3. Rencana

9 1 0
                                    

Enjoy this chapter!

"Lo nggak papa? Ada yang luka?" Setelah ikatan tangannya terbuka, El dengan segera melepas lakban dimulut cewek itu.

Ia menelisik ke badan cewek itu. Kemudian ia menghela nafas sambil menggeleng-gelengkan kepala. Parah, tadi ia berlari sekuat tenaga.

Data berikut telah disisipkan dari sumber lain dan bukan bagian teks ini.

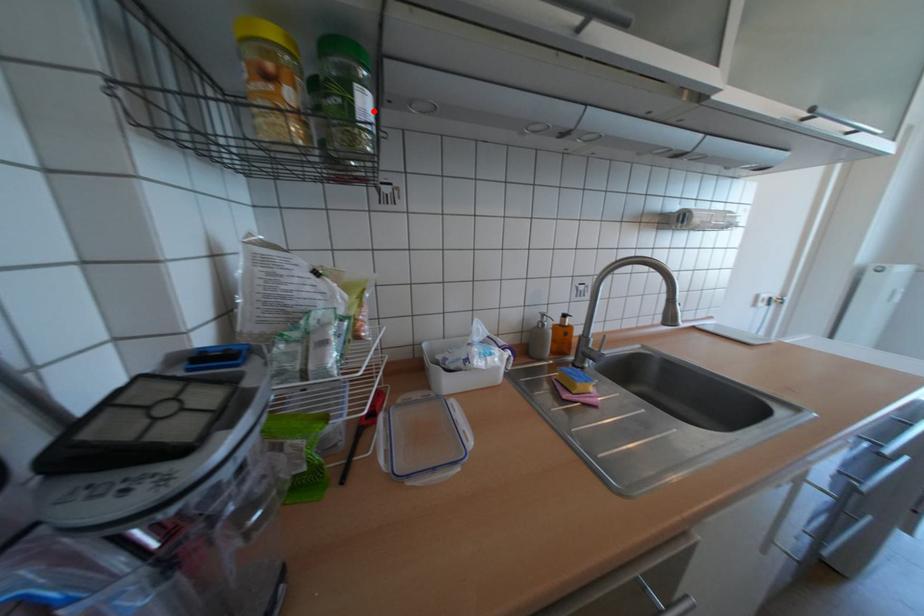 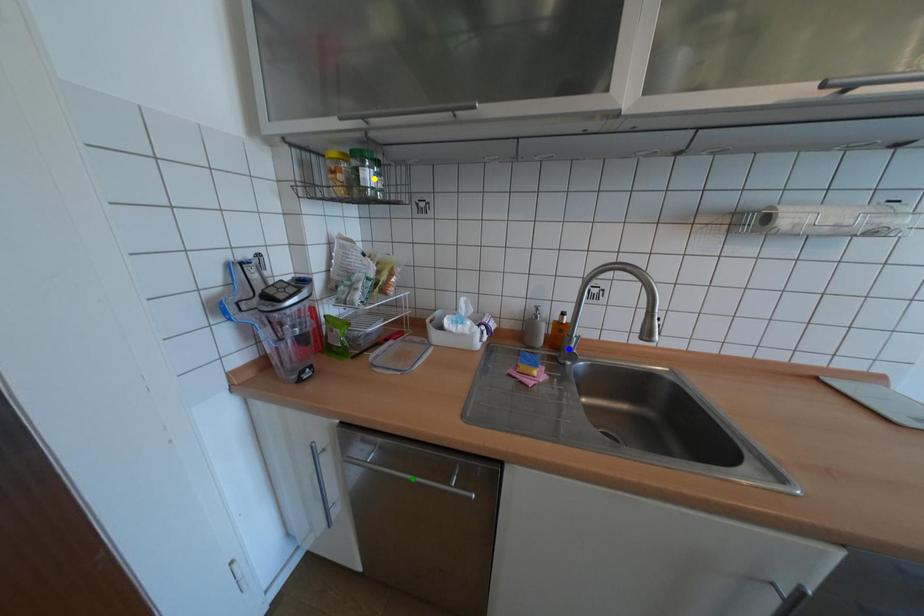 Question: I am providing you with two images of the same scene from different viewpoints. A red point is marked on the first image. You are given multiple points on the second image. Which spot in image 2 lines up with the point in image 1?

Choices:
 (A) green point
 (B) yellow point
 (C) blue point

Answer: (B) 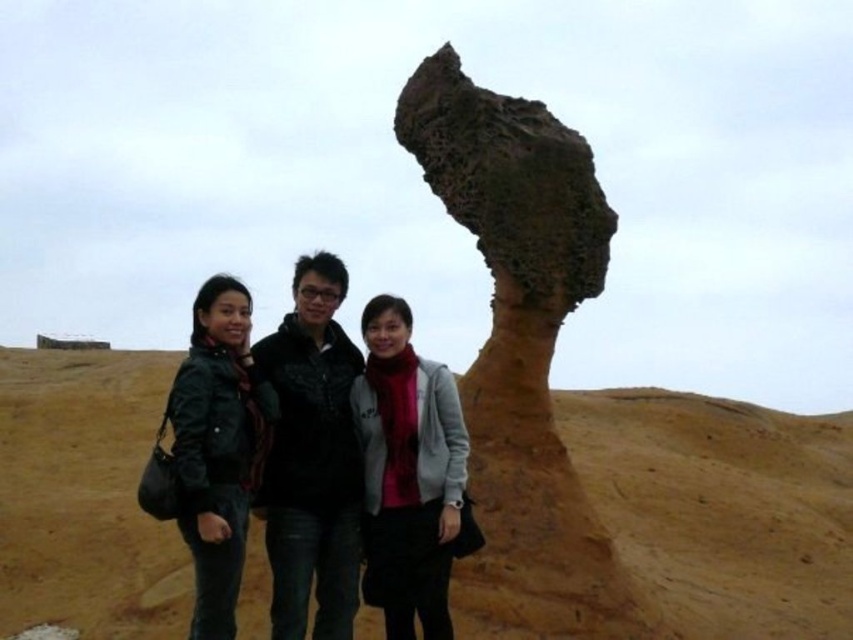 Question: Does brown sandy desert at center have a smaller size compared to leather jacket at center?

Choices:
 (A) no
 (B) yes

Answer: (A)

Question: Among these points, which one is nearest to the camera?

Choices:
 (A) (183, 381)
 (B) (306, 288)

Answer: (A)

Question: Does matte black jacket at center have a larger size compared to leather jacket at center?

Choices:
 (A) yes
 (B) no

Answer: (A)

Question: Estimate the real-world distances between objects in this image. Which object is farther from the leather jacket at center?

Choices:
 (A) rusty stone formation at center
 (B) brown sandy desert at center
 (C) matte black jacket at center
 (D) matte gray scarf at center

Answer: (B)

Question: Which point is closer to the camera?

Choices:
 (A) matte black jacket at center
 (B) leather jacket at center
 (C) black matte jacket at center
 (D) rusty stone formation at center

Answer: (A)

Question: Does rusty stone formation at center appear on the left side of leather jacket at center?

Choices:
 (A) no
 (B) yes

Answer: (A) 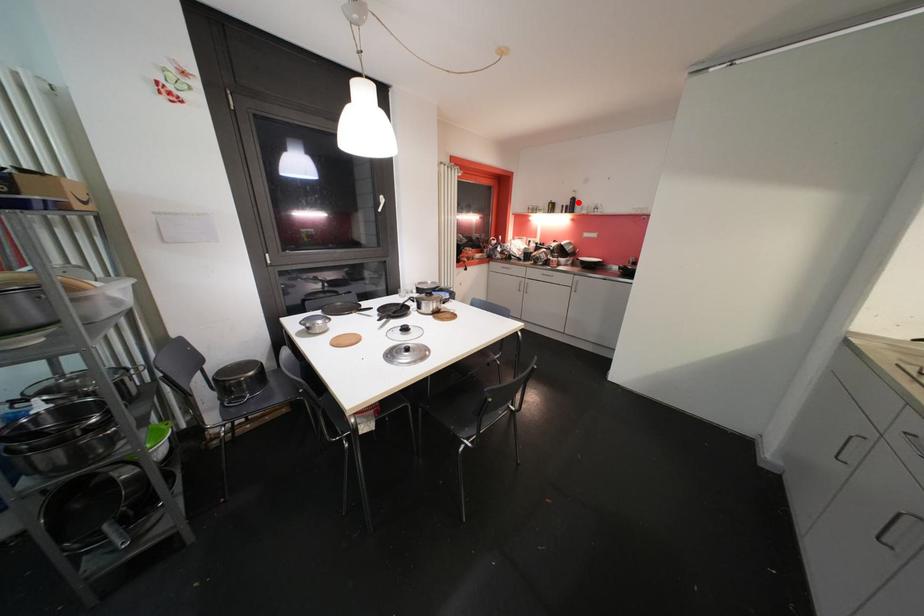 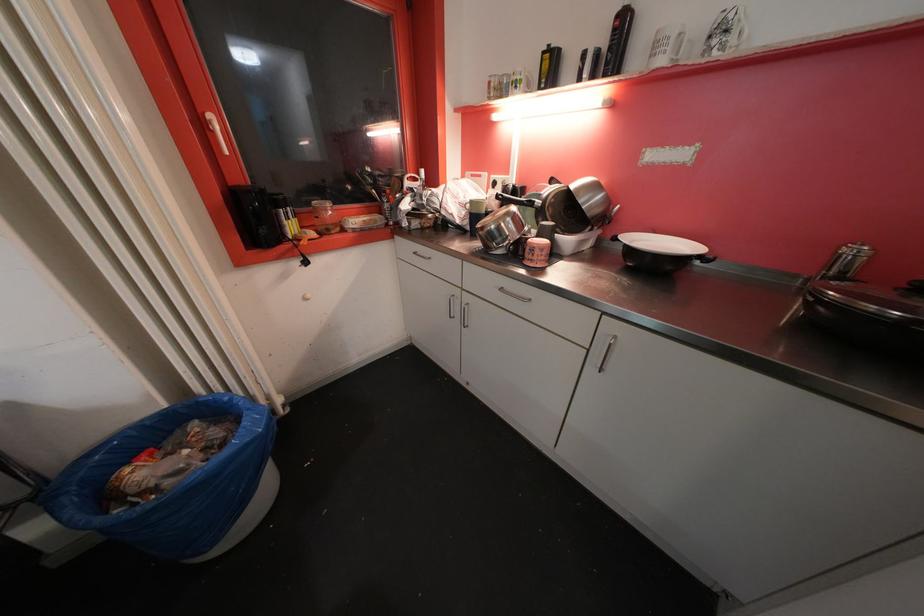 Question: A red point is marked in image1. In image2, is the corresponding 3D point closer to the camera or farther? Reply with the corresponding letter.

Choices:
 (A) The corresponding 3D point is closer.
 (B) The corresponding 3D point is farther.

Answer: (B) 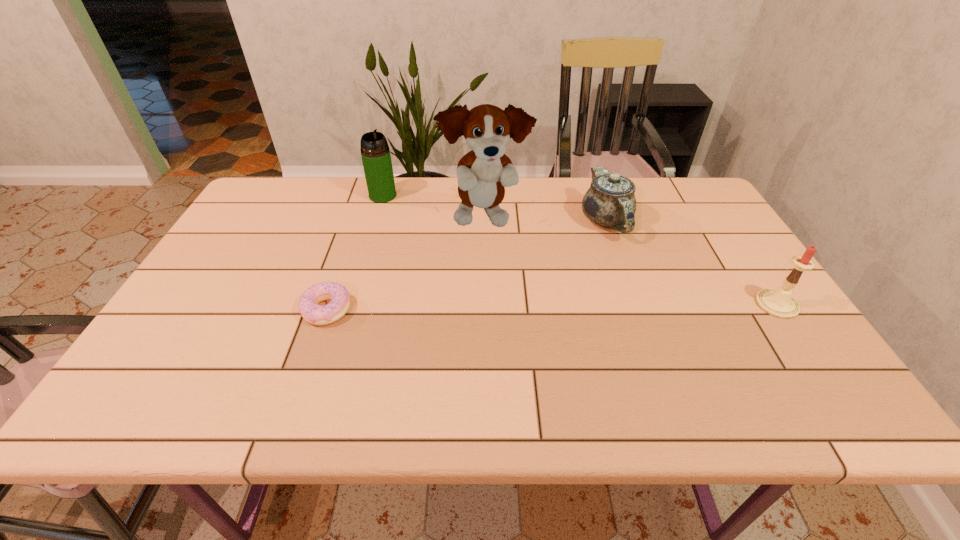 Find the location of a particular element. vacant area located 0.080m on the face of the tallest object is located at coordinates (511, 260).

Identify the location of blank space located on the face of the tallest object. The width and height of the screenshot is (960, 540). (536, 299).

Identify the location of free region located from the spout of the second tallest object. (435, 247).

Image resolution: width=960 pixels, height=540 pixels. What are the coordinates of `vacant space located 0.150m from the spout of the second tallest object` in the screenshot? It's located at (413, 225).

In order to click on vacant region located from the spout of the second tallest object in this screenshot , I will do `click(401, 214)`.

At what (x,y) coordinates should I click in order to perform the action: click on vacant space situated 0.250m from the spout of the chinaware. Please return your answer as a coordinate pair (x, y). Looking at the image, I should click on click(x=623, y=312).

At what (x,y) coordinates should I click in order to perform the action: click on blank space located 0.100m from the spout of the chinaware. Please return your answer as a coordinate pair (x, y). Looking at the image, I should click on (615, 270).

Identify the location of free region located from the spout of the chinaware. The height and width of the screenshot is (540, 960). (630, 352).

Where is `puppy that is at the far edge`? This screenshot has height=540, width=960. puppy that is at the far edge is located at coordinates (482, 173).

Image resolution: width=960 pixels, height=540 pixels. I want to click on thermos bottle positioned at the far edge, so click(375, 152). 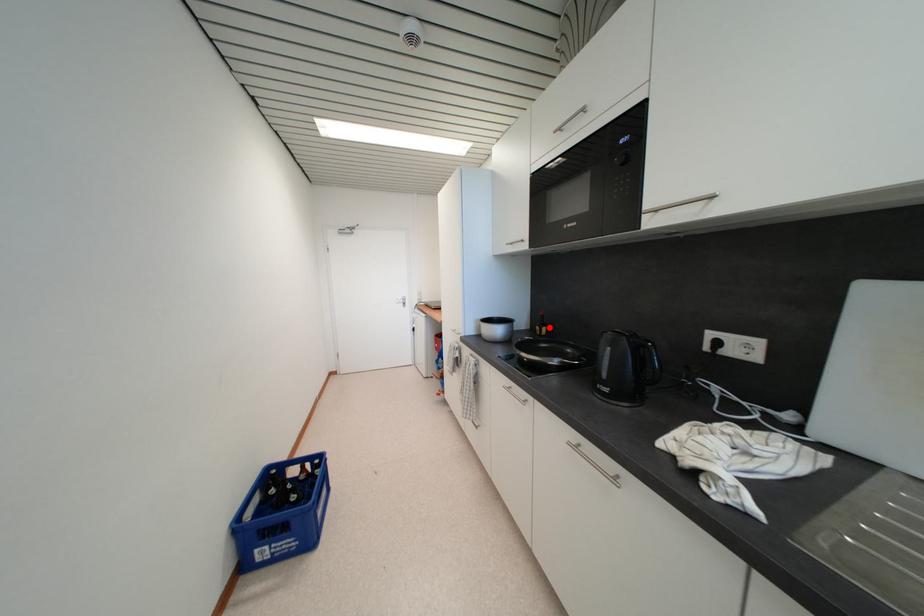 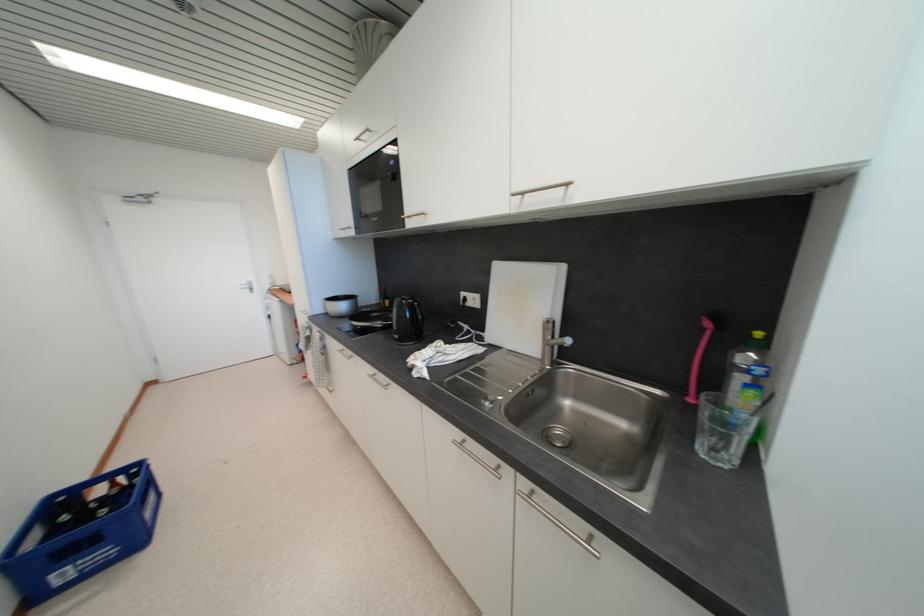 Question: I am providing you with two images of the same scene from different viewpoints. A red point is shown in image1. For the corresponding object point in image2, is it positioned nearer or farther from the camera?

Choices:
 (A) Nearer
 (B) Farther

Answer: (B)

Sekarang kakinyalah yang bermasalah.

El baru saja menginjakkan kakinya didepan rumah kontrakannya. Huh!

"Kenapa lo nyelametin gue?!" El menoleh, menatap tidak percaya pada cewek disebelahnya.

"Karena lo dijadiin barang taruhan, coba kalau gue nggak nyelametin lo. Pasti lo---"

"Gue seneng, kok. Kenapa lo yang repot?!"

Ck!

Bukannya terimakasih, cewek disebelahnya malah membentaknya. El tersenyum miris, dengan susah payah ia melakukan penyelamatan itu, dan sekarang ini yang harus ia dapat?

Gila!

"Gini ya, Mbak---"

"Gue Cantika," Potongnya cepat. Wajah cantik Cantika masih diselimuti emosi.

"Oke, Cantika, gue ngelakuin itu karena gue kasihan lo dijadiin taruhan. Gue ngerti posisi lo, lo pasti sangat-sangat nggak ingin jadi---"

Lagi, ucapan El dipotong oleh Cantika. Ia harus benar-benar bersabar untuk kali ini. Entah dimana salahnya namun kentara sekali bahwa Cantika tidak menyukainya.

"Lo nggak tahu apapun," Ucapnya sinis. Dengan mata berkaca-kaca, Cantika meluruhkan badannya. Sedetik kemudian, terdengar isakan---yang memilukan.

El mengernyit heran. Kenapa menangis? Apa ia salah menyelamatkan Cantika? Lalu dimana salahnya?

"Lo nggak akan ngerti," kali ini tidak ada nada sinis dari ucapan Cantika. Yang ada hanyalah lirihan kesakitan yang berhasil El dengar.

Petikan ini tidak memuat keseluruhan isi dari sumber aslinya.